The authors suggest that such non-glycan mutations could contribute to alterations in the overall “packing” of the glycan shield, but it is also possible that they affect the conformational antigenic structure of envelope glycoprotein, thus reducing antibody recognition.

Three other groups have recently reported the rapid emergence of escape variants in HIV-1 infected individuals; two also found that sequential shifts in N-linked glycan sites corresponded to the development of neutralization escape (refs. 10, 11 and K.J. Weinhold, M. Greenberg, G. Tomaras, personal communication).

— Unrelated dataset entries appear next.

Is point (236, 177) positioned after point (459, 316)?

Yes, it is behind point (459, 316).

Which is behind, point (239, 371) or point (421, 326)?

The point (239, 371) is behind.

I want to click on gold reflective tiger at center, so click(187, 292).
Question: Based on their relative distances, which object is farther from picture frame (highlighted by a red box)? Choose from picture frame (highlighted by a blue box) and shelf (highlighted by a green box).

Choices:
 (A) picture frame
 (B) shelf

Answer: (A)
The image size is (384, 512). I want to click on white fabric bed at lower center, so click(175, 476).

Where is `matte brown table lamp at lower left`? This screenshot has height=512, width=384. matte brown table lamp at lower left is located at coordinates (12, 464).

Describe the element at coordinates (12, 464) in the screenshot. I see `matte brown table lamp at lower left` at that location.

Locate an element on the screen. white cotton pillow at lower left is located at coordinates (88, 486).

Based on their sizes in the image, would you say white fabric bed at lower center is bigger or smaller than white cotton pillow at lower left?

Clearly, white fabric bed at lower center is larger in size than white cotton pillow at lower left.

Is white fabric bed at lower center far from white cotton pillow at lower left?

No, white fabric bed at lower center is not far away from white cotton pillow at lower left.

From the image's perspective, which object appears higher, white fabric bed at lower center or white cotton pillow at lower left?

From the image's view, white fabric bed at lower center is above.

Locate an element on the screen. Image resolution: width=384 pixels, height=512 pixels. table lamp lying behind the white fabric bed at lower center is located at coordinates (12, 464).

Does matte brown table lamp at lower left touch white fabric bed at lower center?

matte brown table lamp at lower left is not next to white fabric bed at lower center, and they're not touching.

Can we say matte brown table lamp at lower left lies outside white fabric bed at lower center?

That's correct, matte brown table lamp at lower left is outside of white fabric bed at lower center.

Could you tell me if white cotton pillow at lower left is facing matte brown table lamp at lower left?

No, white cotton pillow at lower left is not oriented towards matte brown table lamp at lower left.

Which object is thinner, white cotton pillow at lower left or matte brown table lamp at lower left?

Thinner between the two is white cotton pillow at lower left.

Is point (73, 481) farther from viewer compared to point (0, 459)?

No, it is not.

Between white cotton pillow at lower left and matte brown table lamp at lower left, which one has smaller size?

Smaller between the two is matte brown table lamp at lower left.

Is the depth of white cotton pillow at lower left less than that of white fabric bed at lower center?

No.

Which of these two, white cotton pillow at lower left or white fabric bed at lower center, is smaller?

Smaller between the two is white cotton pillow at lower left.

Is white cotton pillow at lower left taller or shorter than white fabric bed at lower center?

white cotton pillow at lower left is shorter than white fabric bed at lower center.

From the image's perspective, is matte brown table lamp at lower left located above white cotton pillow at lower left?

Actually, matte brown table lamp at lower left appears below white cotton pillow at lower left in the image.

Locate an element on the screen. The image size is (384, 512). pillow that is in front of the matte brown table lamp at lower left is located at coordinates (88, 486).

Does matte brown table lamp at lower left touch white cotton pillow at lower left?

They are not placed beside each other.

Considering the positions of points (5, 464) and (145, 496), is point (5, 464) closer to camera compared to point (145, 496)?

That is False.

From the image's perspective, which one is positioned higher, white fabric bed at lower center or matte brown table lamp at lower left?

The glycan shield hypothesis is an attractive model because it attempts to explain several confounding observations. For example, viral escape mutants resist neutralization by a polyclonal antibody response in autologous plasma, but such viruses are not globally neutralization resistant. In fact, they remain sensitive to certain gp160-specific monoclonal antibodies and to plasma from other HIV-1 infected patients4,12. Similarly, plasma antibodies that are completely ineffective against the autologous virus can often neutralize heterologous viruses.

Thus, the evolving glycan shield model offers an explanation of how the virus can effectively adapt to evade the neutralizing antibody specificities of a particular host without developing a global neutralization-resistant phenotype. In other words, the virus is shielded from antibodies, but the shield has holes.

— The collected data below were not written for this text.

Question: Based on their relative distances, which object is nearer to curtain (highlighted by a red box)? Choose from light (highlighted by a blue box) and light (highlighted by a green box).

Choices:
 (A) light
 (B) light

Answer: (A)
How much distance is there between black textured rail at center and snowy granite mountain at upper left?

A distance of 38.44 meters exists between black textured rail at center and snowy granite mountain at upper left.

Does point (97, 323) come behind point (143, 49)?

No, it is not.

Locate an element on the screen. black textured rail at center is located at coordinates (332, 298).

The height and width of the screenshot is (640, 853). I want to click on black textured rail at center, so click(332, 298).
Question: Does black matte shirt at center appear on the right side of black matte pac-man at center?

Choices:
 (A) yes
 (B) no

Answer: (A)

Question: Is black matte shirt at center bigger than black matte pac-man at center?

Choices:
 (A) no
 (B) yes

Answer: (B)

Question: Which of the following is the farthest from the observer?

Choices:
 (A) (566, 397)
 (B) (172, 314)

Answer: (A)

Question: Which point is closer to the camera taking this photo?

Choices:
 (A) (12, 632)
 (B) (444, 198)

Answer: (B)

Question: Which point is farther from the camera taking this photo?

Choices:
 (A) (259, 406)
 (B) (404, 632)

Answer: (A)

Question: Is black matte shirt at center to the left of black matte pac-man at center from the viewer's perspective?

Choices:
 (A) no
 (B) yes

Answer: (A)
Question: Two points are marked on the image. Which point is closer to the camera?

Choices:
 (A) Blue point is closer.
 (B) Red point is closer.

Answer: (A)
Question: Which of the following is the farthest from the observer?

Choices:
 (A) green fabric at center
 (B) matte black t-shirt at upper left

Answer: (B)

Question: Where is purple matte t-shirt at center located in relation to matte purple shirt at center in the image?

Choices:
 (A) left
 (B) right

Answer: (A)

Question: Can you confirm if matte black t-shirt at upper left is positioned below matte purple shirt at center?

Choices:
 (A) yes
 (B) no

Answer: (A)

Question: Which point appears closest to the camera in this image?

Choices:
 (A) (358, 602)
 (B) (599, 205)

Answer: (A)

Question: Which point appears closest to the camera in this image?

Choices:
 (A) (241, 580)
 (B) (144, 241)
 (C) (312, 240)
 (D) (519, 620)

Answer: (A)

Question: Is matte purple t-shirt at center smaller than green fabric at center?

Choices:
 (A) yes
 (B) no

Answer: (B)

This hypothesis may provide only one part of the story of HIV-1 neutralization escape. Amino acid variation can directly alter antibody binding and epitopes may be further concealed by the tertiary and quaternary structures of the trimeric envelope complex. Ultimately, viral immune escape probably results from a combination of mechanisms that balance viral fitness with evasion from both humoral and cellular immune responses.

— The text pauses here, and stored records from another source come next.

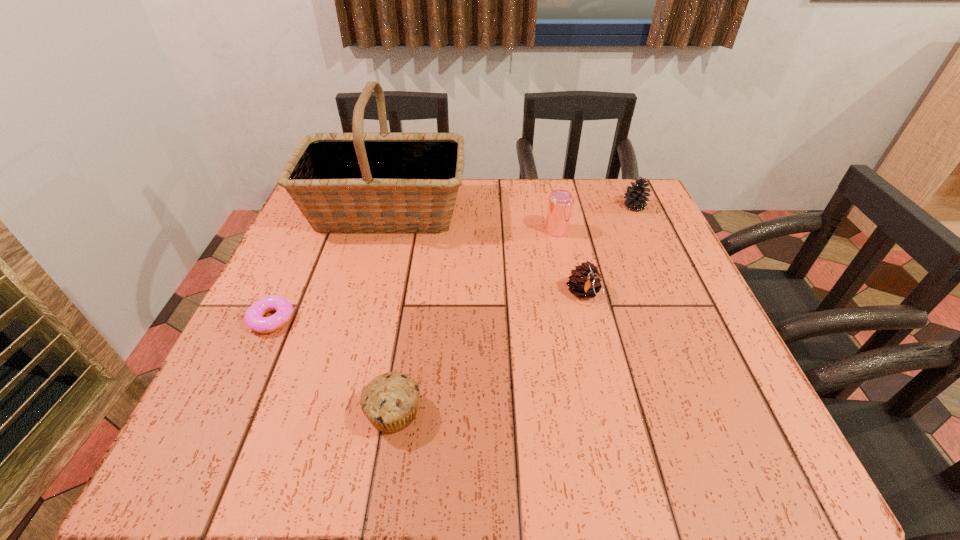 Where is `unoccupied position between the fifth shortest object and the nearer pinecone`? unoccupied position between the fifth shortest object and the nearer pinecone is located at coordinates pos(570,262).

At what (x,y) coordinates should I click in order to perform the action: click on empty space between the right pinecone and the tallest object. Please return your answer as a coordinate pair (x, y). The image size is (960, 540). Looking at the image, I should click on (511, 209).

What are the coordinates of `vacant area that lies between the rightmost object and the nearest object` in the screenshot? It's located at (515, 309).

Identify the location of free area in between the shortest object and the nearest object. (333, 366).

In order to click on free space between the beer can and the rightmost object in this screenshot , I will do pyautogui.click(x=595, y=218).

Find the location of a particular element. The width and height of the screenshot is (960, 540). free space between the doughnut and the rightmost object is located at coordinates (453, 263).

Where is `vacant point located between the tallest object and the shortest object`? The width and height of the screenshot is (960, 540). vacant point located between the tallest object and the shortest object is located at coordinates (329, 265).

Locate which object ranks fifth in proximity to the rightmost object. Please provide its 2D coordinates. Your answer should be formatted as a tuple, i.e. [(x, y)], where the tuple contains the x and y coordinates of a point satisfying the conditions above.

[(254, 319)]

Locate which object ranks in proximity to the right pinecone. Please provide its 2D coordinates. Your answer should be formatted as a tuple, i.e. [(x, y)], where the tuple contains the x and y coordinates of a point satisfying the conditions above.

[(560, 201)]

I want to click on vacant area that satisfies the following two spatial constraints: 1. by the handle of the tallest object; 2. on the right side of the beer can, so click(381, 231). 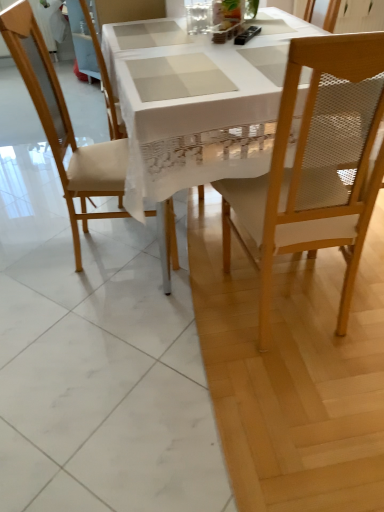 This screenshot has height=512, width=384. Find the location of `free location in front of white lace tablecloth at center`. free location in front of white lace tablecloth at center is located at coordinates (185, 383). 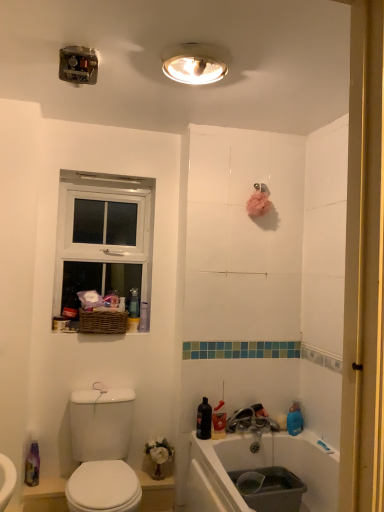 Question: Is white plastic light fixture at upper center directly adjacent to translucent plastic spray bottle at lower left?

Choices:
 (A) no
 (B) yes

Answer: (A)

Question: Is white plastic light fixture at upper center aimed at translucent plastic spray bottle at lower left?

Choices:
 (A) no
 (B) yes

Answer: (A)

Question: Can you confirm if white plastic light fixture at upper center is taller than translucent plastic spray bottle at lower left?

Choices:
 (A) yes
 (B) no

Answer: (B)

Question: Is white plastic light fixture at upper center closer to the viewer compared to translucent plastic spray bottle at lower left?

Choices:
 (A) yes
 (B) no

Answer: (A)

Question: From the image's perspective, is white plastic light fixture at upper center on top of translucent plastic spray bottle at lower left?

Choices:
 (A) no
 (B) yes

Answer: (B)

Question: Does white plastic light fixture at upper center have a lesser height compared to translucent plastic spray bottle at lower left?

Choices:
 (A) no
 (B) yes

Answer: (B)

Question: Is woven brown basket at upper left taller than translucent plastic spray bottle at lower left?

Choices:
 (A) no
 (B) yes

To date, HIV-1 vaccines based on components of envelope glycoproteins have not generated potent neutralizing antibodies. Mutations that evolve under immune selection pressure in infected individuals probably shield the virus from the antibodies generated by current vaccine candidates, limiting the ability of these antibodies to prevent transmission or protect against HIV-1 disease. Thus, a detailed understanding of the mechanisms used by HIV-1 to resist antibody-mediated neutralization could have major implications for vaccine development. Investigators are attempting to use this knowledge, along with the atomic structure of gp160, to engineer vaccine constructs that could more effectively present key neutralization epitopes to the immune system.

HIV-1 neutralization escape has taught us that the virus has a daunting arsenal of mechanisms for evading antibodies. Nevertheless, the virus is vulnerable and certain antibodies can neutralize HIV-1. A more detailed understanding of viral escape mechanisms, as provided here by Wei et al., may bring us one step closer to the rational design of an effective vaccine.